Description of Rights of Each Class of Securities Registered under Section 12 of the Securities Exchange Act of 1934 (the “Exchange Act”)
American Depositary Shares (“ADSs”), each representing one common share of Gravity Co., Ltd. (“Gravity,” “we,” “company,” or “us”), are registered under Section 12(b) of the Exchange Act and are listed and traded on the NASDAQ Global Market. In connection with the listing of our ADSs, our common shares are also registered under Section 12(b) of the Exchange Act. This exhibit contains a description of the rights of the holders of (i) our common shares and (ii) our ADSs. Common shares underlying our ADSs are held by Citibank, N.A., as depositary, and holders of ADSs will not be treated as holders of our common shares.

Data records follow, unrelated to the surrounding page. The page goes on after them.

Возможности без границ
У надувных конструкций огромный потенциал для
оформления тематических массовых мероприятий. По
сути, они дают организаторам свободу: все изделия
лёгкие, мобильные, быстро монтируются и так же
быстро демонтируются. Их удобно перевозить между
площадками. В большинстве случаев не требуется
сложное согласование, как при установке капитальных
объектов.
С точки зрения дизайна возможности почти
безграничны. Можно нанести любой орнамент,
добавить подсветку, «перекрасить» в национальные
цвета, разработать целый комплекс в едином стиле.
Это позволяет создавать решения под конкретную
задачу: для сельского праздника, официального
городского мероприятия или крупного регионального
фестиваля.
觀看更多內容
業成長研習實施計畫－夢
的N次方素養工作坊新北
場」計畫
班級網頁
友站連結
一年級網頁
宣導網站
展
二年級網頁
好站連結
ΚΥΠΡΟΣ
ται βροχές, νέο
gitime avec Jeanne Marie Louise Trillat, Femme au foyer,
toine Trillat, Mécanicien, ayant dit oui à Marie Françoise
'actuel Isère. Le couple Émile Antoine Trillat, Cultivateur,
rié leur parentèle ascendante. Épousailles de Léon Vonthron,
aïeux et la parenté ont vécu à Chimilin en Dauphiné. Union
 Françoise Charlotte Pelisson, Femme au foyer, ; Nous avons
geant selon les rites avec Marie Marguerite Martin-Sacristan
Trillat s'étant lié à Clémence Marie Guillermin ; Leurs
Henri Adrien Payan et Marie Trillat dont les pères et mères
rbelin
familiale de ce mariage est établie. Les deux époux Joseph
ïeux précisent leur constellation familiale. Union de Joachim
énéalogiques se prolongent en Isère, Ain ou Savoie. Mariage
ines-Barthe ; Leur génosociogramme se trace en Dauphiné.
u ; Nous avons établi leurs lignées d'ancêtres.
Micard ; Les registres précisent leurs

Description of Common Shares 
The following is a summary of material provisions of our currently effective memorandum and articles of association, as amended March 31, 2022 (the “Memorandum and Articles of Association”), as well as the relevant laws of the Republic of Korea (“Korea”) insofar as they relate to the material terms of our common shares. Notwithstanding this, because it is a summary, it may not contain all the information that you may otherwise deem important. For more complete information, you should read the entire Memorandum and Articles of Association, which has been filed with the SEC as an exhibit to our annual report on Form 20-F as of and for the year ended December 31, 2022 filed herewith (the “2022 Form 20-F”).
Type and Class of Securities (Item 9.A.5 of Form 20-F)
Each common share has a Won 500 par value. The number of common shares that have been issued and are outstanding as of the last day of the fiscal year ended December 31, 2022 is provided on the cover of the 2022 Form 20-F. Our common shares are not listed on any stock exchange or organized trading market, including in Korea. There is no public market for our common shares, although a small number of our common shares are traded in off-market transactions involving private sales primarily in Korea. For additional information regarding the transferability of the shares, see “Item 10.B Memorandum and Articles of Association — Transfer of Shares.” of the 2022 Form 20-F.
Preemptive Rights (Item 9.A.3 of Form 20-F)
See “Item 10.B Memorandum and Articles of Association — Preemptive rights and issuance of additional shares” of the 2022 Form 20-F.
Limitations or Qualifications (Item 9.A.6 of Form 20-F)
Not applicable.
Rights of Other Types of Securities (Item 9.A.7 of Form 20-F)
Not applicable.
Rights of Common Shares (Item 10.B.3 of Form 20-F)
General. Our common shares are not listed on any stock exchange or organized trading market, including in Korea. There is no public market for our common shares, although a small number of our common shares are traded in off market transactions involving private sales primarily in Korea. Our transfer agent, Hana Bank, maintains the register of our shareholders at its office in Seoul, Korea. It registers transfers of shares on the register of shareholders upon presentation of the share certificates.
Dividends. See “Item 8.A Consolidated Statements and Other Financial Information — Dividend Policy” and “Item 10.B Memorandum and Articles of Association — Dividends” of the 2022 Form 20-F.
Distribution of Free Shares. See “Item 10.B Memorandum and Articles of Association — Distribution of free shares” of the 2022 Form 20-F.
Voting Rights. See “Item 10.B Memorandum and Articles of Association — Voting rights” of the 2022 Form 20-F.
Transfer of Shares. See “Item 10.B Memorandum and Articles of Association — Transfer of Shares” of the 2022 Form 20-F.
Liquidation. See “Item 10.B Memorandum and Articles of Association — Liquidation rights” of the 2022 Form 20-F.
Calls on Shares and Forfeiture of Shares. Not applicable.
Redemption, Repurchase and Surrender of Shares. See “Item 10.B Memorandum and Articles of Association — Acquisition of our shares” of the 2022 Form 20-F.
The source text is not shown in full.